• [Activity]: Restate the full listing word for word and leave the pictures out.

═══ Record excerpts

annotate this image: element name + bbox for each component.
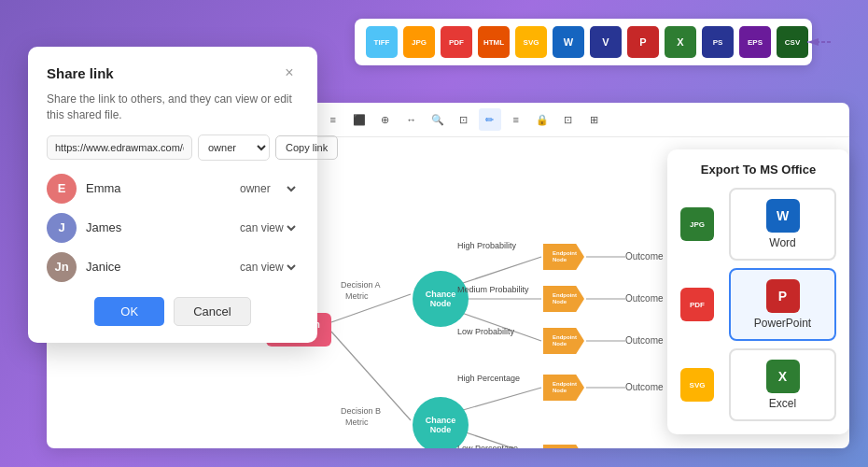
modal-description: Share the link to others, and they can v… xyxy=(47,92,299,123)
modal-actions: OK Cancel xyxy=(47,297,299,326)
ps-badge[interactable]: PS xyxy=(702,26,734,58)
decision-a-label: Decision A xyxy=(341,280,381,290)
excel-large-icon: X xyxy=(766,360,800,393)
user-name-james: James xyxy=(86,220,236,234)
chance-node-upper[interactable]: ChanceNode xyxy=(413,271,469,327)
ppt-large-icon: P xyxy=(766,279,800,313)
chance-node-lower[interactable]: ChanceNode xyxy=(413,397,469,448)
endpoint-node-2[interactable]: EndpointNode xyxy=(543,286,584,312)
ppt-badge[interactable]: P xyxy=(627,26,659,58)
high-prob-label: High Probability xyxy=(457,241,516,250)
more-tool[interactable]: ⊞ xyxy=(583,108,606,131)
metric-a-label: Metric xyxy=(345,291,369,301)
med-prob-label: Medium Probability xyxy=(457,285,529,294)
zoom-tool[interactable]: 🔍 xyxy=(427,108,449,131)
user-row-emma: E Emma owner can view can edit xyxy=(47,174,299,204)
avatar-janice: Jn xyxy=(47,252,77,282)
word-export-item[interactable]: W Word xyxy=(729,188,836,261)
pen-tool[interactable]: ✏ xyxy=(479,108,501,131)
word-small-icon: JPG xyxy=(680,207,714,241)
user-list: E Emma owner can view can edit J James o… xyxy=(47,174,299,282)
tiff-badge[interactable]: TIFF xyxy=(366,26,398,58)
copy-link-button[interactable]: Copy link xyxy=(275,135,338,160)
role-select-james[interactable]: owner can view can edit xyxy=(236,220,299,235)
modal-header: Share link × xyxy=(47,64,299,82)
decision-b-label: Decision B xyxy=(341,406,381,416)
owner-select[interactable]: owner can view can edit xyxy=(198,134,270,161)
crop-tool[interactable]: ⊡ xyxy=(557,108,580,131)
modal-title: Share link xyxy=(47,65,114,81)
ok-button[interactable]: OK xyxy=(94,297,164,326)
connect-tool[interactable]: ⊕ xyxy=(374,108,397,131)
svg-badge[interactable]: SVG xyxy=(515,26,547,58)
svg-line-2 xyxy=(331,294,411,322)
link-row: owner can view can edit Copy link xyxy=(47,134,299,161)
avatar-james: J xyxy=(47,213,77,243)
endpoint-node-1[interactable]: EndpointNode xyxy=(543,244,584,270)
excel-export-item[interactable]: X Excel xyxy=(729,348,836,421)
curve-tool[interactable]: ↔ xyxy=(400,108,423,131)
arrow-indicator xyxy=(803,28,840,61)
export-panel-title: Export To MS Office xyxy=(680,163,836,177)
word-large-icon: W xyxy=(766,199,800,233)
outcome-4: Outcome xyxy=(625,382,664,392)
endpoint-node-5[interactable]: EndpointNode xyxy=(543,445,584,448)
excel-small-icon: SVG xyxy=(680,368,714,402)
low-prob-label: Low Probability xyxy=(457,327,514,336)
excel-label: Excel xyxy=(769,397,796,410)
word-label: Word xyxy=(769,236,795,249)
ppt-small-icon: PDF xyxy=(680,288,714,321)
format-tool[interactable]: ≡ xyxy=(505,108,527,131)
user-row-janice: Jn Janice owner can view can edit xyxy=(47,252,299,282)
avatar-emma: E xyxy=(47,174,77,204)
role-select-janice[interactable]: owner can view can edit xyxy=(236,260,299,275)
html-badge[interactable]: HTML xyxy=(478,26,510,58)
endpoint-node-3[interactable]: EndpointNode xyxy=(543,328,584,354)
link-input[interactable] xyxy=(47,135,192,160)
outcome-1: Outcome xyxy=(625,251,664,262)
high-pct-label: High Percentage xyxy=(457,374,520,383)
fill-tool[interactable]: ⬛ xyxy=(348,108,371,131)
share-modal: Share link × Share the link to others, a… xyxy=(28,47,317,343)
powerpoint-label: PowerPoint xyxy=(754,317,811,330)
user-name-janice: Janice xyxy=(86,260,236,274)
user-name-emma: Emma xyxy=(86,181,236,195)
outcome-2: Outcome xyxy=(625,293,664,304)
excel-badge[interactable]: X xyxy=(665,26,696,58)
close-button[interactable]: × xyxy=(280,64,299,82)
role-select-emma[interactable]: owner can view can edit xyxy=(236,181,299,196)
lines-tool[interactable]: ≡ xyxy=(322,108,344,131)
frame-tool[interactable]: ⊡ xyxy=(453,108,475,131)
low-pct-label: Low Percentage xyxy=(457,444,518,448)
visio-badge[interactable]: V xyxy=(590,26,622,58)
pdf-badge[interactable]: PDF xyxy=(441,26,472,58)
user-row-james: J James owner can view can edit xyxy=(47,213,299,243)
outcome-3: Outcome xyxy=(625,335,664,346)
lock-tool[interactable]: 🔒 xyxy=(531,108,553,131)
eps-badge[interactable]: EPS xyxy=(739,26,771,58)
metric-b-label: Metric xyxy=(345,417,369,427)
export-panel: Export To MS Office JPG W Word PDF P Pow… xyxy=(667,149,849,434)
powerpoint-export-item[interactable]: P PowerPoint xyxy=(729,268,836,341)
endpoint-node-4[interactable]: EndpointNode xyxy=(543,375,584,401)
export-types-bar: TIFF JPG PDF HTML SVG W V P X PS EPS CSV xyxy=(355,19,812,65)
jpg-badge[interactable]: JPG xyxy=(403,26,435,58)
cancel-button[interactable]: Cancel xyxy=(174,297,250,326)
word-badge[interactable]: W xyxy=(553,26,584,58)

══════

• [Answer to this problem]:
annotate this image: element name + bbox for each component.
modal-description: Share the link to others, and they can v… xyxy=(47,92,299,123)
modal-actions: OK Cancel xyxy=(47,297,299,326)
ps-badge[interactable]: PS xyxy=(702,26,734,58)
decision-a-label: Decision A xyxy=(341,280,381,290)
excel-large-icon: X xyxy=(766,360,800,393)
user-name-james: James xyxy=(86,220,236,234)
chance-node-upper[interactable]: ChanceNode xyxy=(413,271,469,327)
ppt-large-icon: P xyxy=(766,279,800,313)
chance-node-lower[interactable]: ChanceNode xyxy=(413,397,469,448)
endpoint-node-2[interactable]: EndpointNode xyxy=(543,286,584,312)
ppt-badge[interactable]: P xyxy=(627,26,659,58)
high-prob-label: High Probability xyxy=(457,241,516,250)
more-tool[interactable]: ⊞ xyxy=(583,108,606,131)
metric-a-label: Metric xyxy=(345,291,369,301)
med-prob-label: Medium Probability xyxy=(457,285,529,294)
zoom-tool[interactable]: 🔍 xyxy=(427,108,449,131)
user-row-emma: E Emma owner can view can edit xyxy=(47,174,299,204)
avatar-janice: Jn xyxy=(47,252,77,282)
word-export-item[interactable]: W Word xyxy=(729,188,836,261)
pen-tool[interactable]: ✏ xyxy=(479,108,501,131)
word-small-icon: JPG xyxy=(680,207,714,241)
user-list: E Emma owner can view can edit J James o… xyxy=(47,174,299,282)
tiff-badge[interactable]: TIFF xyxy=(366,26,398,58)
copy-link-button[interactable]: Copy link xyxy=(275,135,338,160)
role-select-james[interactable]: owner can view can edit xyxy=(236,220,299,235)
modal-header: Share link × xyxy=(47,64,299,82)
decision-b-label: Decision B xyxy=(341,406,381,416)
owner-select[interactable]: owner can view can edit xyxy=(198,134,270,161)
crop-tool[interactable]: ⊡ xyxy=(557,108,580,131)
modal-title: Share link xyxy=(47,65,114,81)
ok-button[interactable]: OK xyxy=(94,297,164,326)
connect-tool[interactable]: ⊕ xyxy=(374,108,397,131)
svg-badge[interactable]: SVG xyxy=(515,26,547,58)
svg-line-2 xyxy=(331,294,411,322)
link-row: owner can view can edit Copy link xyxy=(47,134,299,161)
avatar-james: J xyxy=(47,213,77,243)
endpoint-node-1[interactable]: EndpointNode xyxy=(543,244,584,270)
excel-export-item[interactable]: X Excel xyxy=(729,348,836,421)
curve-tool[interactable]: ↔ xyxy=(400,108,423,131)
arrow-indicator xyxy=(803,28,840,61)
export-panel-title: Export To MS Office xyxy=(680,163,836,177)
word-large-icon: W xyxy=(766,199,800,233)
outcome-4: Outcome xyxy=(625,382,664,392)
endpoint-node-5[interactable]: EndpointNode xyxy=(543,445,584,448)
excel-small-icon: SVG xyxy=(680,368,714,402)
low-prob-label: Low Probability xyxy=(457,327,514,336)
excel-label: Excel xyxy=(769,397,796,410)
word-label: Word xyxy=(769,236,795,249)
ppt-small-icon: PDF xyxy=(680,288,714,321)
format-tool[interactable]: ≡ xyxy=(505,108,527,131)
user-row-janice: Jn Janice owner can view can edit xyxy=(47,252,299,282)
avatar-emma: E xyxy=(47,174,77,204)
role-select-janice[interactable]: owner can view can edit xyxy=(236,260,299,275)
html-badge[interactable]: HTML xyxy=(478,26,510,58)
endpoint-node-3[interactable]: EndpointNode xyxy=(543,328,584,354)
link-input[interactable] xyxy=(47,135,192,160)
outcome-1: Outcome xyxy=(625,251,664,262)
high-pct-label: High Percentage xyxy=(457,374,520,383)
fill-tool[interactable]: ⬛ xyxy=(348,108,371,131)
share-modal: Share link × Share the link to others, a… xyxy=(28,47,317,343)
powerpoint-label: PowerPoint xyxy=(754,317,811,330)
user-name-janice: Janice xyxy=(86,260,236,274)
user-name-emma: Emma xyxy=(86,181,236,195)
outcome-2: Outcome xyxy=(625,293,664,304)
excel-badge[interactable]: X xyxy=(665,26,696,58)
close-button[interactable]: × xyxy=(280,64,299,82)
role-select-emma[interactable]: owner can view can edit xyxy=(236,181,299,196)
lines-tool[interactable]: ≡ xyxy=(322,108,344,131)
frame-tool[interactable]: ⊡ xyxy=(453,108,475,131)
low-pct-label: Low Percentage xyxy=(457,444,518,448)
visio-badge[interactable]: V xyxy=(590,26,622,58)
pdf-badge[interactable]: PDF xyxy=(441,26,472,58)
user-row-james: J James owner can view can edit xyxy=(47,213,299,243)
outcome-3: Outcome xyxy=(625,335,664,346)
lock-tool[interactable]: 🔒 xyxy=(531,108,553,131)
eps-badge[interactable]: EPS xyxy=(739,26,771,58)
metric-b-label: Metric xyxy=(345,417,369,427)
export-panel: Export To MS Office JPG W Word PDF P Pow… xyxy=(667,149,849,434)
powerpoint-export-item[interactable]: P PowerPoint xyxy=(729,268,836,341)
endpoint-node-4[interactable]: EndpointNode xyxy=(543,375,584,401)
export-types-bar: TIFF JPG PDF HTML SVG W V P X PS EPS CSV xyxy=(355,19,812,65)
jpg-badge[interactable]: JPG xyxy=(403,26,435,58)
cancel-button[interactable]: Cancel xyxy=(174,297,250,326)
word-badge[interactable]: W xyxy=(553,26,584,58)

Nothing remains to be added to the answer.